The American Wind Energy Association joined in applauding the launch of the turbine. Christopher Long, manager of offshore and siting policy for the group, called it “another signal of steady progress toward development of an American offshore wind industry.”

Land-based wind power has flourished in the U.S., with 60 gigawatts of capacity online by the end of 2012, second only to China. But the country has yet to get a turbine installed at sea, although a number of projects are in the works and some appear to be getting close.

Although more costly to develop, many analysts believe offshore has better long-term potential than land-based wind, mainly due to stronger and more consistent winds.

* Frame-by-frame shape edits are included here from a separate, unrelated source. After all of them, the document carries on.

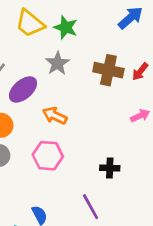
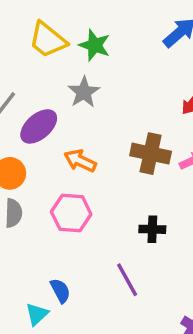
brown cross: (108, 70) -> (151, 154), moved

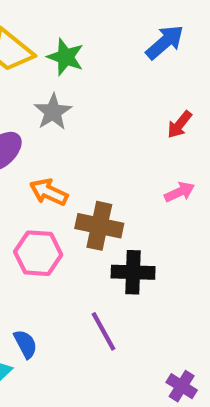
brown cross: (151, 154) -> (99, 226), moved
black cross: (152, 229) -> (133, 272), size x1.4

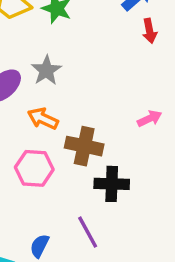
gray star: (53, 112) -> (46, 70), moved
red arrow: (180, 125) -> (150, 31), moved, turned -50
blue semicircle: (25, 344) -> (39, 246), moved, turned -125

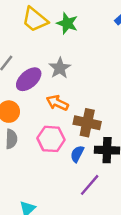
purple line: (88, 232) -> (90, 185), turned 70
blue semicircle: (39, 246) -> (77, 154), moved

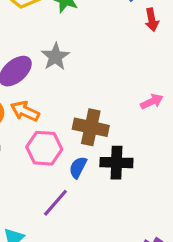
orange arrow: (57, 103) -> (25, 111), moved
purple line: (90, 185) -> (55, 203), moved

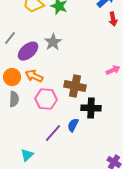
blue semicircle: (78, 167) -> (73, 125), moved

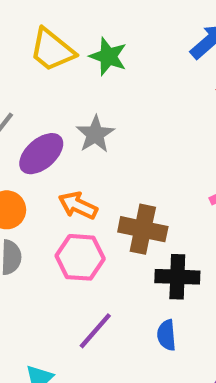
orange arrow: (34, 76) -> (78, 205), moved
blue semicircle: (73, 125) -> (167, 335), moved, turned -32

The United Kingdom has been leading the charge offshore; it brought 854 MW of offshore wind capacity online in 2012, driving its total to 2,093 MW. No other country has yet to reach 1,000 MW.

Floating turbines are seen as a next logical step in offshore wind development. Standard offshore turbines are nearly always installed in waters less than 30 meters deep, but deeper water accessible only with floating turbines could offer even better wind as well as fewer stakeholder and aesthetic conflicts. A couple of demo floating projects have launched in Europe, one by Energias de Portugal and Principle Power off Portugal and the world’s first, in 2009, Statoil’s Hywind.

Beyond this smaller-scale pilot, DeepCWind is planning to build two of the 6-megawatt full-sized turbines in the 2015-17 period. To aid in that effort, this past December the U.S. Department of Energy gave the university a $4 million grant (at the same time it backed the Oregon floating project), and other such projects are brewing around the world.

Ultimately, the Maine group aims to have some 80 turbines floating in 4-mile by 8-mile zone 20 miles from the coast. The team figures those turbines will be able to produce electricity at 10 cents per kilowatt-hour without subsidies, meeting a 2020 goal of the DOE.